Cooking Vietnamese comfort food
Eric and Sophie Banh make it easy to cook great Vietnamese dishes at home
“It makes Sophie and me happy to cook what we remember,” says Eric. Even though they depart from their grandmother’s dishes by using Northwest ingredients, “it’s not really fusion,” he says. “The smell of her cooking is still there.”
On a recent drizzly day, Eric and Sophie welcomed Sunset into the kitchen of their more casual restaurant, Ba Bar, to show us how to cook some of their favorite at-home dishes. Although the more exotic ingredients they use (broken rice! shiso! pickled leeks!) can be substituted with easy-to-find choices, a trip to the Asian grocery store is a worthwhile part of the cooking adventure too.
- Broken rice. By-product of processing rice; stickier and softer than whole-grain.
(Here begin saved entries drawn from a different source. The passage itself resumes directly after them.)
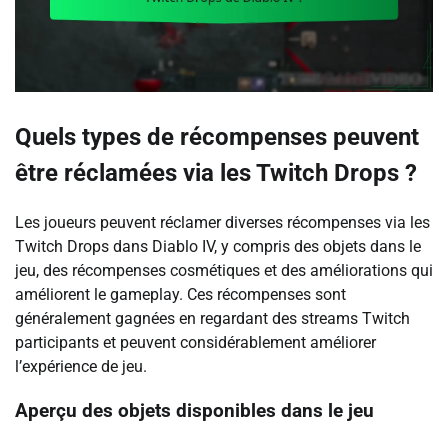
Quels types de récompenses peuvent
être réclamées via les Twitch Drops ?
Les joueurs peuvent réclamer diverses récompenses via les
Twitch Drops dans Diablo IV, y compris des objets dans le
jeu, des récompenses cosmétiques et des améliorations qui
améliorent le gameplay. Ces récompenses sont
généralement gagnées en regardant des streams Twitch
participants et peuvent considérablement améliorer
l’expérience de jeu.
Aperçu des objets disponibles dans le jeu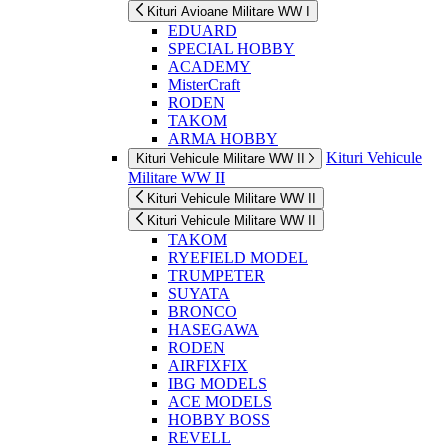
Kituri Avioane Militare WW I
EDUARD
SPECIAL HOBBY
ACADEMY
MisterCraft
RODEN
TAKOM
ARMA HOBBY
Kituri Vehicule
Kituri Vehicule Militare WW II
Militare WW II
Kituri Vehicule Militare WW II
Kituri Vehicule Militare WW II
TAKOM
RYEFIELD MODEL
TRUMPETER
SUYATA
BRONCO
HASEGAWA
RODEN
AIRFIXFIX
IBG MODELS
ACE MODELS
HOBBY BOSS
REVELL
- Litchi purée. From juicy litchis, a fruit native to China.
- Mint. A staple; always used fresh.
- Oolong tea. Falls between black and green tea, flavor-wise.
- Shiso (perilla). Aromatic, notch-edged herb; is red or green.
- Thai basil. Narrow-leafed, with purplish stem and anisey scent.
- Vegetarian “oyster” sauce. Eric prefers this variety, made from mushrooms, to regular oyster sauce for its more consistent quality.
- Vietnamese fish sauce. Pressed from salted, fermented anchovies. Mild Three Crabs brand is fine for cooking, says Eric; for bolder flavor, he likes single-press Red Boat.
- Vietnamese pickled leeks. Crunchy and mildly spicy-sweet.
Sautéed bean sprouts and Chinese chives are a true comfort dish that every family in Saigon makes. It’s ultrasimple, deliciously crunchy, and ready in a flash. If you can’t locate Chinese chives, use green onions instead. Make sure bean sprouts are creamy white. Brown sprouts are old.
Recipe: Asparagus Shrimp Stir-Fry
The Banhs excel at stir-fries, a tradition they picked up from their Chinese father’s family and from growing up in Vietnam.
- Prep ahead. Have everything ready next to your pan before you start, since the cooking goes fast.
- Avoid nonstick. Nonstick pans don’t encourage browning and are easily damaged by scraping and high heat. You don’t need a pricey wok or skillet, either; even a cheap steel pan will develop its own nonstick coating with age.
- Get it dry. Make sure your ingredients are very dry, so they brown rather than steam.
- Preheat. To avoid soggy food, heat your empty pan over high heat before adding ingredients.
- Keep it moving. At this heat, food will burn if it sits still too long. Shake the pan, or use two large spoons, forks, or tongs to toss the ingredients—like a salad.
- Serve quickly. Stir-fries should be served right away, before they lose their fresh flavor and crisp snap.